Every time you touch a computer, you leave a trace. Sensitive information about you can be found in the remnants of visited websites and voice-over-IP conversations on your machine;
in the allegedly "de-identified" data about your purchases, preferences, and social relationships collected by advertisers and marketers; and, in the not-too-distant future, in the video and audio feeds gathered by sensor-based applications on mobile phones, gaming devices, and household robots.
This talk will describe several research systems developed at UT Austin that aim to provide precise privacy guarantees for individual users. These include (1) the Airavat system for differentially private data analysis, (2) the "Eternal Sunshine of the Spotless Machine" system that runs full-system applications in private sessions and then erases all memories of their execution from the host, and (3) "A Scanner Darkly" system that adds a privacy protection layer to popular vision and image processing libraries, preserving the functionality of sensor-based applications but preventing them from collecting raw images of their users.

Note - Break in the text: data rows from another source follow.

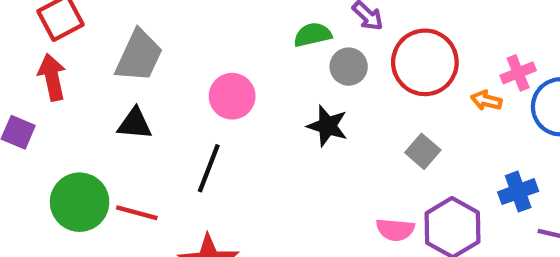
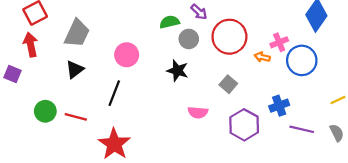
black triangle: (135, 124) -> (75, 69), turned -42
green circle: (80, 202) -> (45, 111), size x0.7
pink semicircle: (395, 230) -> (198, 112), moved

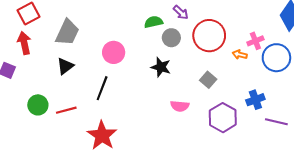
red line: (76, 117) -> (66, 110), turned -30

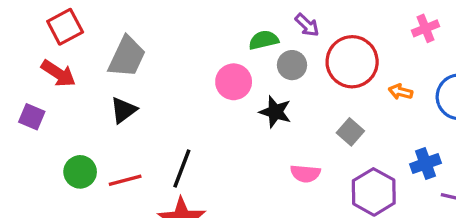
pink cross: (255, 41) -> (425, 28), moved
red arrow: (24, 43) -> (58, 73), turned 135
pink circle: (114, 52) -> (234, 82), moved
black line: (102, 88) -> (182, 169), moved

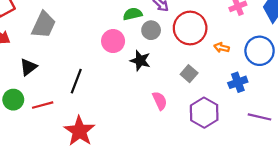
black triangle: (123, 110) -> (28, 67), moved
blue cross: (425, 164) -> (238, 82), moved
black line: (182, 169) -> (76, 81), moved
pink semicircle: (305, 174) -> (160, 101), turned -120

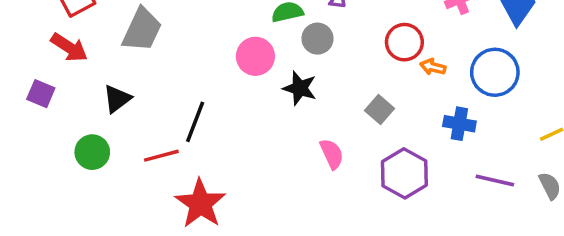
red circle: (190, 28) -> (404, 42), moved, size x0.7
blue cross: (238, 82) -> (459, 124), turned 30
red line: (43, 105) -> (161, 156), moved

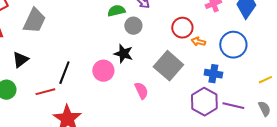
pink circle: (255, 56) -> (103, 71), moved
gray square: (380, 110) -> (168, 66), size x1.8
purple hexagon: (404, 173) -> (204, 102), moved

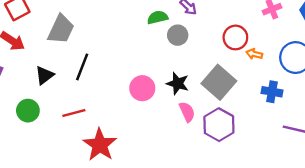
black star: (123, 54) -> (178, 83), moved
black line: (64, 73) -> (82, 67), moved
purple hexagon: (204, 102) -> (219, 125), moved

Bio: Vitaly Shmatikov is a faculty member at the University of Texas at Austin, where he works on computer security and privacy. After getting his PhD from Stanford and before joining UT, he worked at SRI on formal methods for analyzing security protocols.

Zeit: Donnerstag, 17.01.2013, 11.00 Uhr
Ort: MPI-SWS Gebäude Kaiserslautern 49, Raum 206
Hinweis: Der Vortrag wird live zum MPI-SWS Gebäude Saarbrücken, Wartburg, 5. Etage übertragen.